Title: Site Reliability Engineer
Bangalore, Karnataka, IN
Job Summary
NetApp is looking for a Senior TechOps Engineer - Cassandra to join our growing Instaclustr team in India. NetApp’s Instaclustr offering provides open-source as-a-service, delivering reliability at scale. We manage cutting-edge open-source technologies (Cassandra, Kafka, PostgreSQL, Redis/Valkey, OpenSearch, ClickHouse, and Cadence) for our customers around the world.
NetApp Instaclustr enables our customers to run powerful open-source applications at the highest levels of scale. We have developed a platform that manages the entire lifecycle, encompassing infrastructure provisioning, application installation, and, most importantly, ensuring applications run reliably in production. Since its founding in 2013, Instaclustr has experienced strong growth, with over 300 customers worldwide and more than 18,000 nodes under management.
Our Technical Operations Engineers are the frontline team that keeps our large fleet of cloud-hosted, open-source clusters up and running. Your work will ensure the security, reliability, and performance of world-class systems and databases.
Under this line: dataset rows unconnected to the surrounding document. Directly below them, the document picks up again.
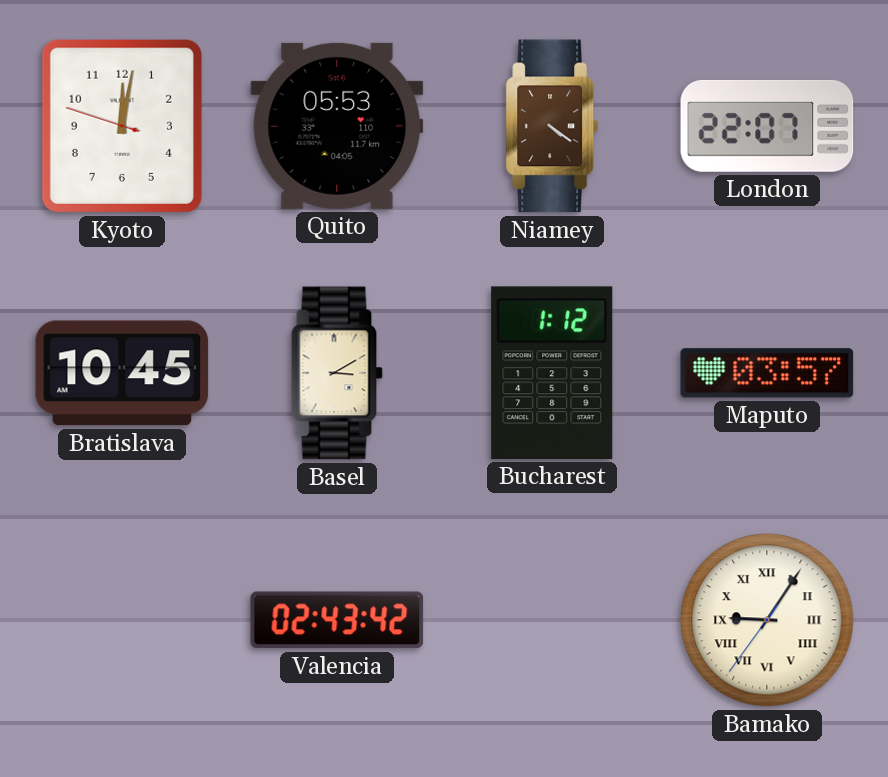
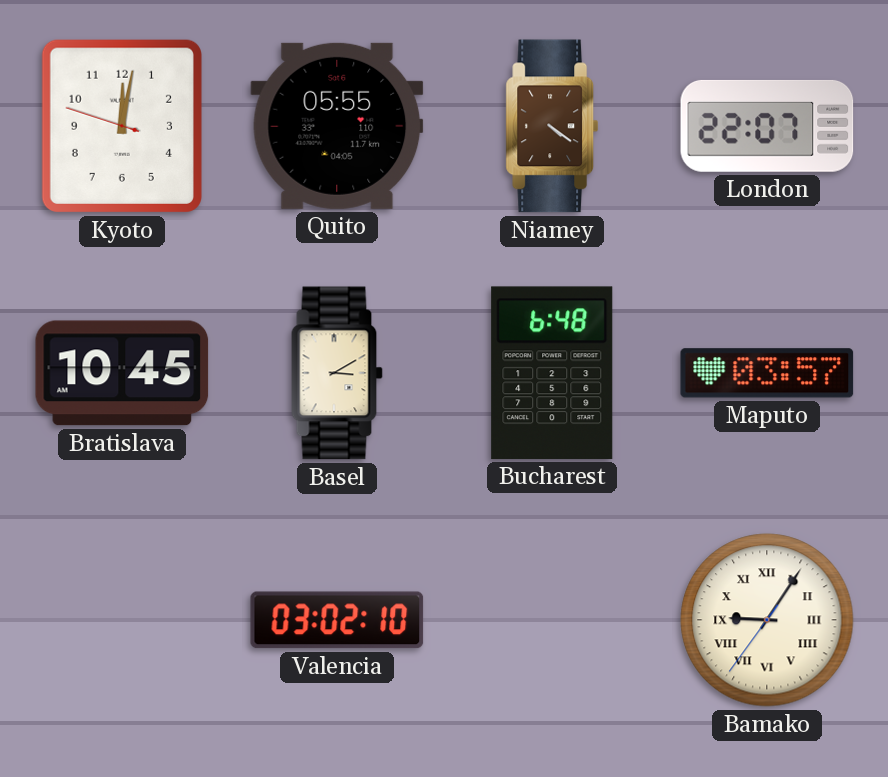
Quito: 05:53 -> 05:55
Bucharest: 1:12 -> 6:48
Valencia: 02:43 -> 03:02
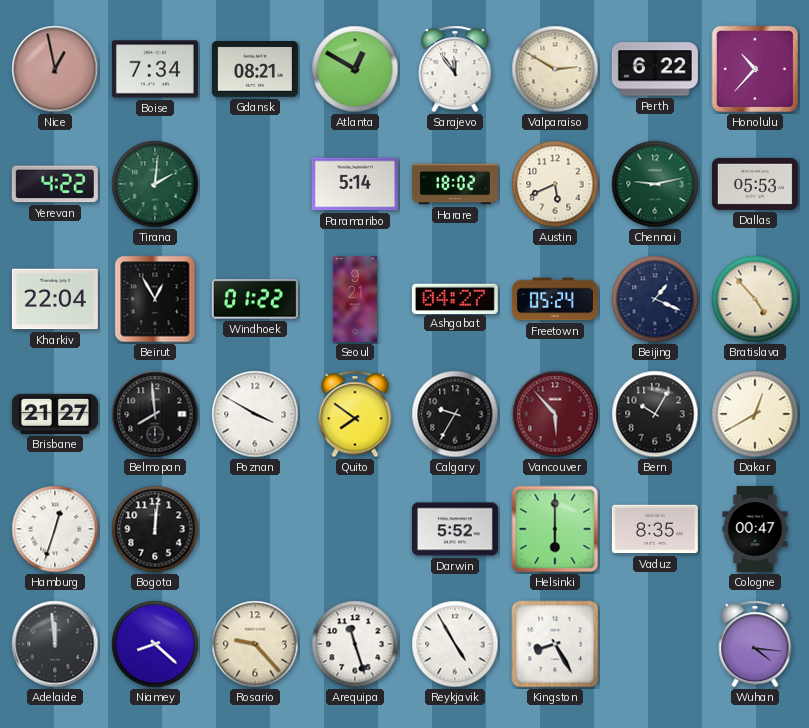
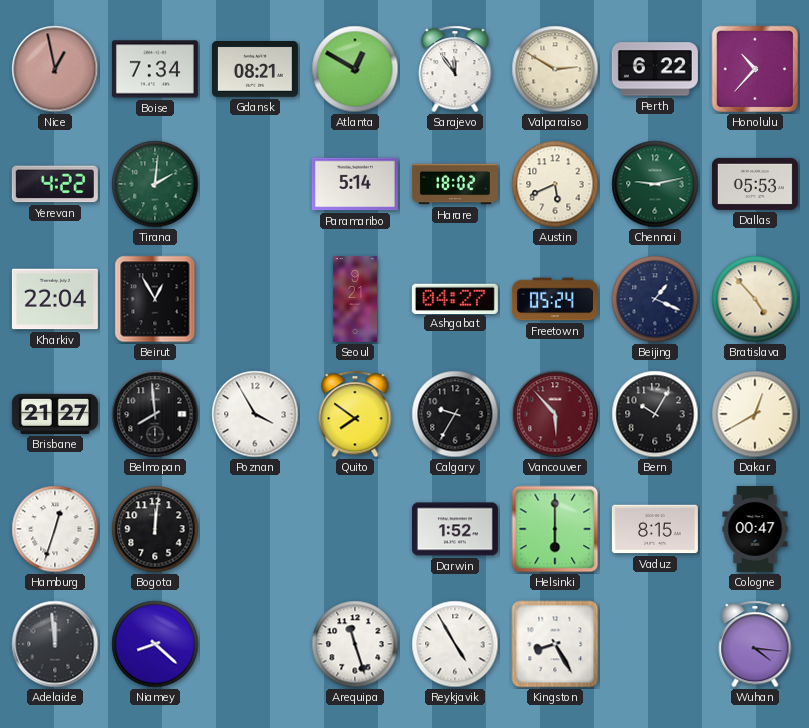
Windhoek: 01:22 -> none
Poznan: 3:50 -> 3:55
Darwin: 5:52 -> 1:52
Vaduz: 8:35 -> 8:15
Rosario: 9:23 -> none
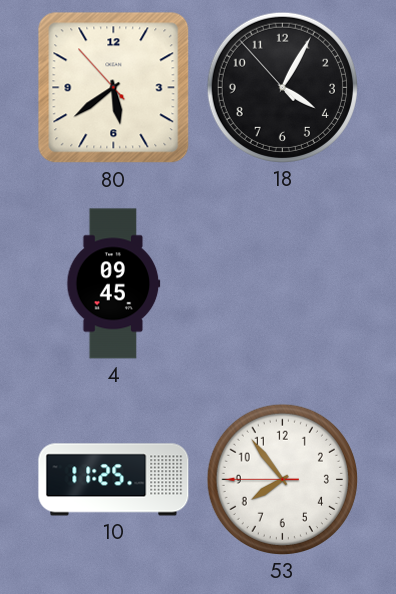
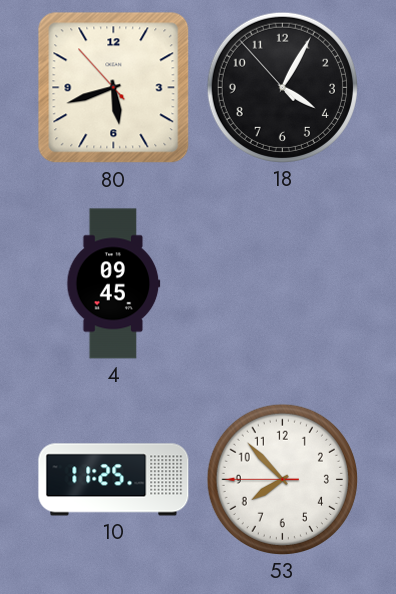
80: 5:38 -> 5:41
53: 7:53 -> 7:52
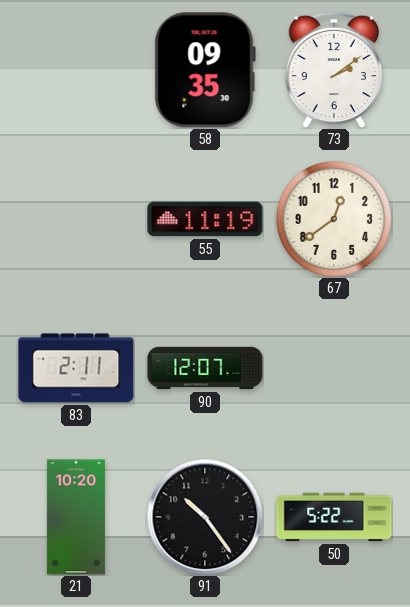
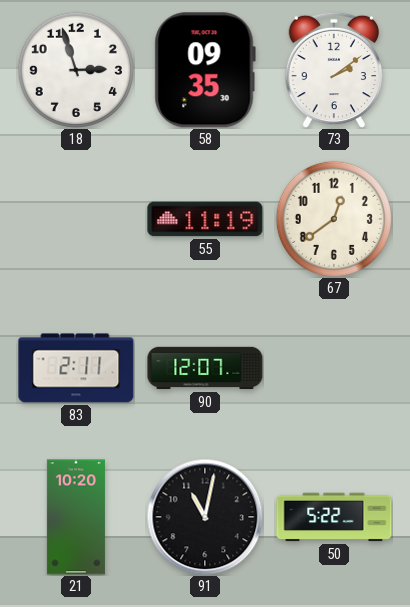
18: none -> 2:57
91: 10:24 -> 11:02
You will collaborate with the technical teams of our customers, who are globally recognized companies in the gaming, banking, and logistics industries, ranging from large multinationals to emerging start-ups.
Job Requirements
Successful candidates for this role will have:
Essential skills:
- Strong experience in Apache Cassandra administration and architecture, with a desire to continuously learn and develop to an expert level.
- Experience in diagnosing and recommending mitigation strategies for Cassandra-related issues, including performance degradation due to resource bottlenecks, suboptimal data modeling leading to hot partitions, excessive tombstones, and inefficiencies caused by range slices and poorly constructed queries.
- Hands-on experience with Cassandra architecture and core administrative tasks, including compactions, repairs, backup and recovery, schema disagreement resolution, and configuration management.
- Experience handling Cassandra maintenance activities, including upgrades and migrations.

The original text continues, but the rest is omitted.